Comparative analysis of renal dysfunction, immune remodeling, and gut microbiota profiles in dietary models of metabolic liver disease

Metabolic dysfunction–associated steatotic liver disease (MASLD) is increasingly recognized as a multisystem metabolic disorder accompanied by extrahepatic complications, including renal dysfunction. High-fat diet (HFD) and choline-deficient, L-amino acid–defined high-fat diet (CDAHFD) are widely used experimental models of MASLD; however, their comparative effects on hepatic and renal pathology, immune cell composition, and gut microbial profiles remain incompletely characterized. Male C57BL/6 mice were fed with a normal chow diet (NCD), HFD (16 weeks), or CDAHFD (8 weeks). Metabolic profiles, hepatic and renal histopathology, biochemical indices, and flow-cytometric immune cell analyses were performed. Parallel 16S rRNA sequencing and STAMP-based Welch’s t-tests were used to identify diet-specific alterations in microbial communities and functional pathways. Both dietary interventions induced steatosis and systemic metabolic disturbances, but CDAHFD provoked more severe hepatic inflammation, collagen deposition, and renal dysfunction. HFD-fed mice exhibited gradual hyperglycemia, dyslipidemia, and glomerular hypertrophy, whereas CDAHFD-fed mice developed acute hepatocellular injury accompanied by elevated blood urea nitrogen (BUN) and creatinine. Flow cytometric analysis revealed diet-specific differences in renal immune cell composition, with HFD favoring macrophage-dominant profiles and CDAHFD associated with increased inflammatory monocyte, dendritic cell, and T-cell proportions. Gut microbiota profiling demonstrated distinct compositional signatures between diets: HFD feeding was associated with increased relative abundance of Dubosiella newyorkensis and Faecalibaculum rodentium, whereas CDAHFD feeding was characterized by enrichment of Romboutsia ilealis and Kineothrix alysoides, accompanied by a pronounced reduction in microbial diversity. Distinct nutrient compositions elicited divergent immunometabolic and microbial responses across the gut–liver–kidney axis.

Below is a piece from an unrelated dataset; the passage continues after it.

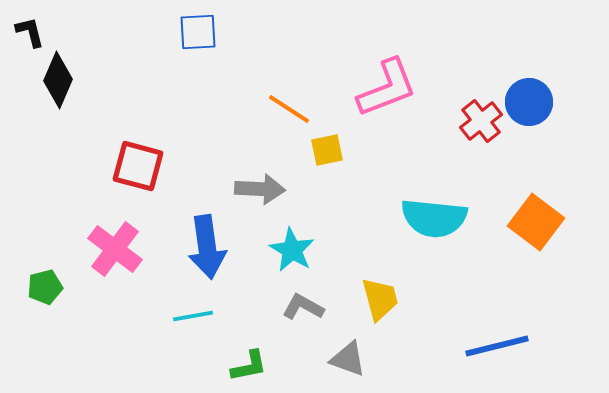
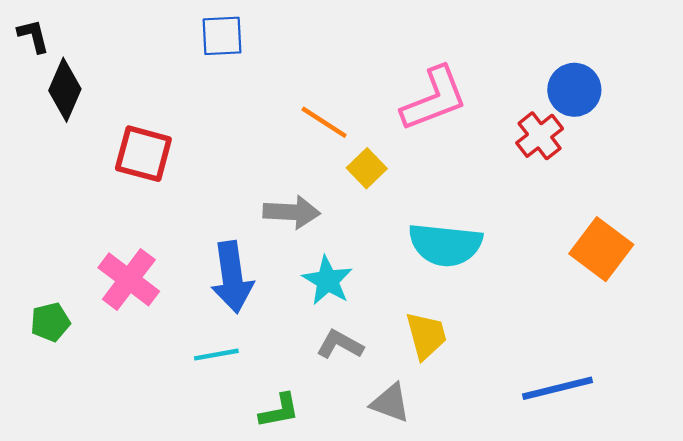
blue circle: (529, 102) -> (574, 90), moved
yellow square: (327, 150) -> (367, 168), turned -32
red square: (138, 166) -> (143, 154), moved
cyan semicircle: (434, 218) -> (445, 245), moved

HFD and CDAHFD produce disparate hepatic, renal, immune, and microbial phenotypes in mice, indicating unique metabolic injury mechanisms rather than synchronized disease stages. Although mechanistic inter-organ communication was not directly assessed, this comparative framework highlights the importance of dietary composition and injury kinetics when interpreting multi-organ outcomes in experimental MASLD models.